(Dataset records)

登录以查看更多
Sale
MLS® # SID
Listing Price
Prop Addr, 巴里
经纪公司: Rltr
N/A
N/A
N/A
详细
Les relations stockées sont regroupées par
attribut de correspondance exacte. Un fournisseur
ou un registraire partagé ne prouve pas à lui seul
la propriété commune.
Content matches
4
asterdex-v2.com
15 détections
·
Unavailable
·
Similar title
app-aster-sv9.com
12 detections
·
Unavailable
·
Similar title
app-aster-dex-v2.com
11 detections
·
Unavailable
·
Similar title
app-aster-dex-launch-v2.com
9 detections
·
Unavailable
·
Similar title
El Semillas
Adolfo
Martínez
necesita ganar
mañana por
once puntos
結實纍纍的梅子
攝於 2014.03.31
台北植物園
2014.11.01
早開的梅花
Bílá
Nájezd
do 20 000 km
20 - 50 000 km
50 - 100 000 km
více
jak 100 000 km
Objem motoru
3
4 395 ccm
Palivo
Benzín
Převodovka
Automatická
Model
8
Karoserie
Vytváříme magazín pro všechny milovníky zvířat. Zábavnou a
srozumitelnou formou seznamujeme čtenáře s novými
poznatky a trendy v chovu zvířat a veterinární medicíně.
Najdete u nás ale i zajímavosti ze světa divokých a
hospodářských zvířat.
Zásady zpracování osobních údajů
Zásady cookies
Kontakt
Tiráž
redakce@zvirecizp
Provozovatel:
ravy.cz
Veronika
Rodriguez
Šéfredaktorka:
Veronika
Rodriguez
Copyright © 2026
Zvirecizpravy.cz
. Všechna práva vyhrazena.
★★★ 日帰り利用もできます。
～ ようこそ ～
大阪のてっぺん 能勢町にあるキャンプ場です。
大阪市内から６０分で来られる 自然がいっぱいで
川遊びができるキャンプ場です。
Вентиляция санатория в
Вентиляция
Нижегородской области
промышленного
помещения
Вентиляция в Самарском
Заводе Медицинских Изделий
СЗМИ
* * *
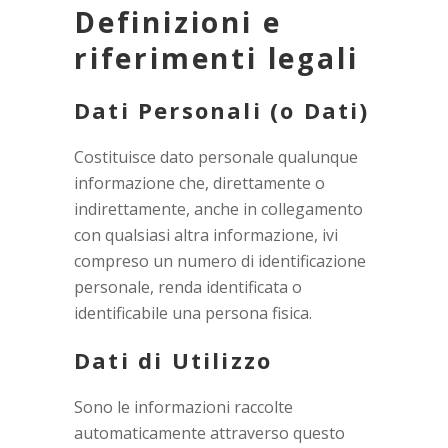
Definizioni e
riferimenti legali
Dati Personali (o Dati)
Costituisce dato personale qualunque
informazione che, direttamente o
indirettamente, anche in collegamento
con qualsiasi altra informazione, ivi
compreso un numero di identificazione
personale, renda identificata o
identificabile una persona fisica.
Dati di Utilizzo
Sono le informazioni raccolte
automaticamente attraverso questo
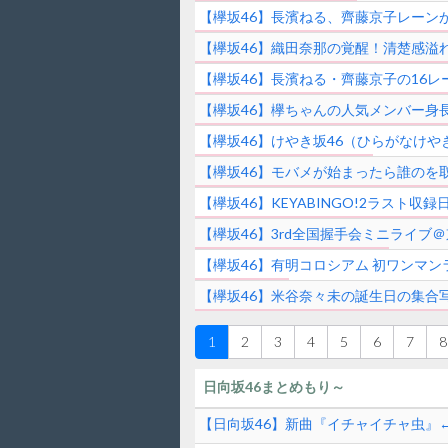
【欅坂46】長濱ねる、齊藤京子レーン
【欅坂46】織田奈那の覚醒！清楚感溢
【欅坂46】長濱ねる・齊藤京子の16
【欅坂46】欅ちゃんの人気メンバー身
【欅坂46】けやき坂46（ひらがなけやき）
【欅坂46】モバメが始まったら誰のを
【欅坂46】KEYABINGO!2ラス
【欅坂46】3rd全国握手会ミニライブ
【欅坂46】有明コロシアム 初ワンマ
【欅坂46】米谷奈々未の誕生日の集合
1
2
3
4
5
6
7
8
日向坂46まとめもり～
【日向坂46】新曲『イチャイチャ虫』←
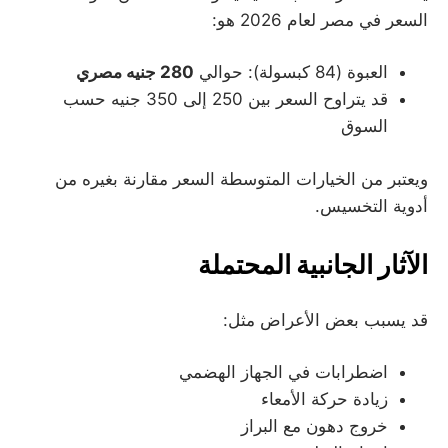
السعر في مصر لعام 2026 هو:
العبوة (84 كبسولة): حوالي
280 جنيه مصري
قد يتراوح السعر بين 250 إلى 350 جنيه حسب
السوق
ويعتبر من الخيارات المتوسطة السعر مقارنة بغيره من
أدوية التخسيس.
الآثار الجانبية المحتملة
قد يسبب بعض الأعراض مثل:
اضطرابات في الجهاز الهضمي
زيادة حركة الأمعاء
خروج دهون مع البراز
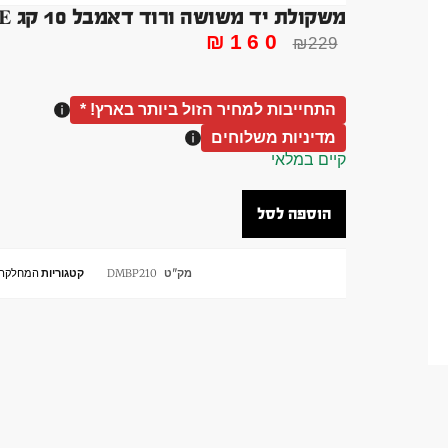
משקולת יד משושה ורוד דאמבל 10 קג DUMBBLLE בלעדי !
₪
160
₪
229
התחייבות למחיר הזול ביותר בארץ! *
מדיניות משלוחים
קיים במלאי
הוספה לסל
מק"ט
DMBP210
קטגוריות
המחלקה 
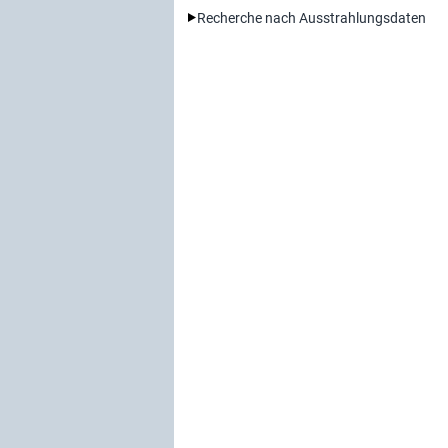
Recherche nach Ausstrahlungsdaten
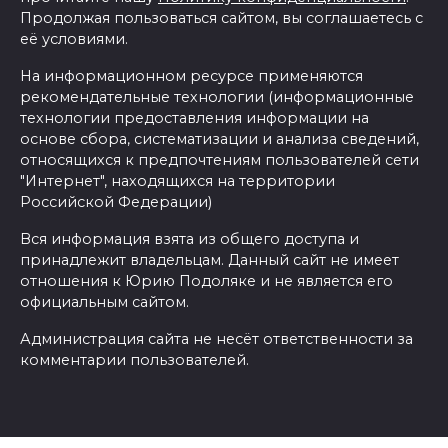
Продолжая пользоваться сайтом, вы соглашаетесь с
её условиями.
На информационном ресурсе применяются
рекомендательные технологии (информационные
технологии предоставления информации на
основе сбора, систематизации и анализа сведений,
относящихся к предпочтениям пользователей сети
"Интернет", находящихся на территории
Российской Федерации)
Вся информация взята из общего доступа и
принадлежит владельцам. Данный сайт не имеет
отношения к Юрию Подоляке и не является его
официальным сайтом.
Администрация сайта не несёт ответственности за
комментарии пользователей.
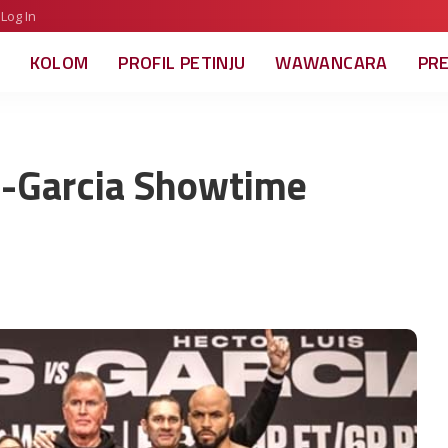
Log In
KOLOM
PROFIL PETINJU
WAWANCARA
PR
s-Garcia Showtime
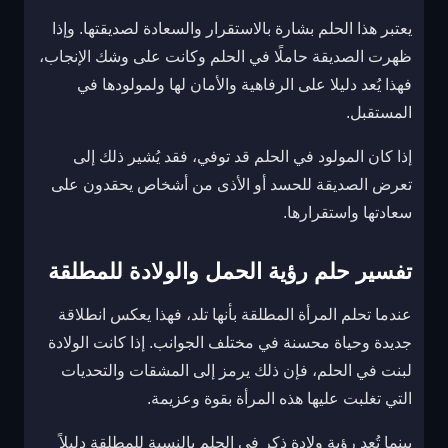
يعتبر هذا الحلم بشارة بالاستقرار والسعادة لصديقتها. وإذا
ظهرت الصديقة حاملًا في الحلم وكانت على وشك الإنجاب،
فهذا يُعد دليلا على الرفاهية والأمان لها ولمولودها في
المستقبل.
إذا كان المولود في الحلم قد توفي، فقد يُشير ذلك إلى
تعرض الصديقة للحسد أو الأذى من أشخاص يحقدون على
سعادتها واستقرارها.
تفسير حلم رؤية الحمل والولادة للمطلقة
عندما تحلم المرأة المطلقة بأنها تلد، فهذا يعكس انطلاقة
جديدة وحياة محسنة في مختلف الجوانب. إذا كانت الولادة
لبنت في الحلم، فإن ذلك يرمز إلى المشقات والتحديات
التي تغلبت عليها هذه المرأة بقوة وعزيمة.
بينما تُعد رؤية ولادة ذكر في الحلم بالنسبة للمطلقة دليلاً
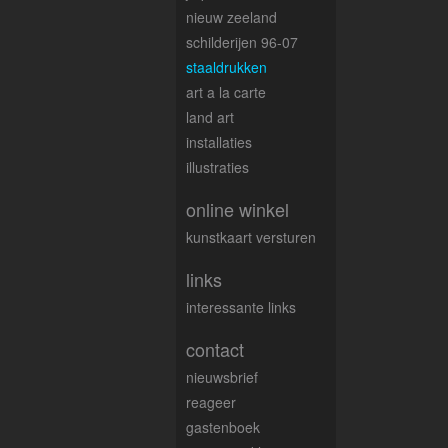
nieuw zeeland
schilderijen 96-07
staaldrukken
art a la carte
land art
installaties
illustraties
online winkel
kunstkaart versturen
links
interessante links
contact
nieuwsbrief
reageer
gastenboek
---
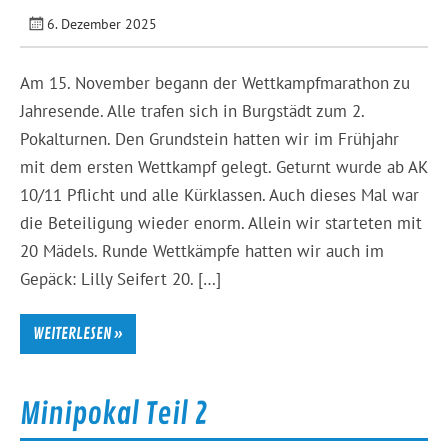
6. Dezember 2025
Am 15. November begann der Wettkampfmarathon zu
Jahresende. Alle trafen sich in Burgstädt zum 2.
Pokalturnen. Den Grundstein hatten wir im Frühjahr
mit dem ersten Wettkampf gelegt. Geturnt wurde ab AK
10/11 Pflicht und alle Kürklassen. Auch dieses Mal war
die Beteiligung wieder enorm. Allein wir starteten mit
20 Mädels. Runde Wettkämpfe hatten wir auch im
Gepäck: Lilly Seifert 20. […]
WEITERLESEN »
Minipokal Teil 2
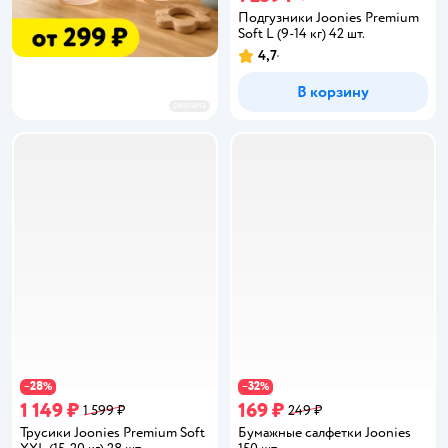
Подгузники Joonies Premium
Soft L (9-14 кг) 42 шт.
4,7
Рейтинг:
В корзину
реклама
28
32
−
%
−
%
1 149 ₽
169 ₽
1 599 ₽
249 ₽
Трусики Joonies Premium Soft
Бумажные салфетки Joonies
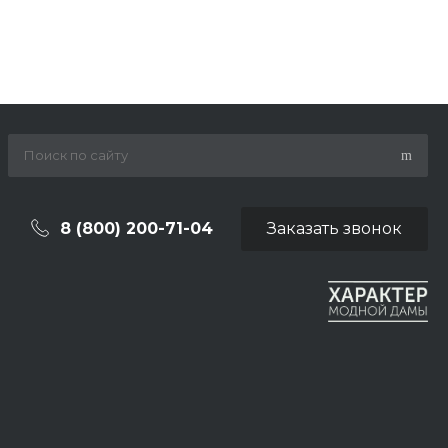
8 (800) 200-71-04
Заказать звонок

Exercise objective:
Where does the word "Soft" appear in the records above? Return every line that holds it.

Exercise answer:
Soft L (9-14 кг) 42 шт.
Трусики Joonies Premium Soft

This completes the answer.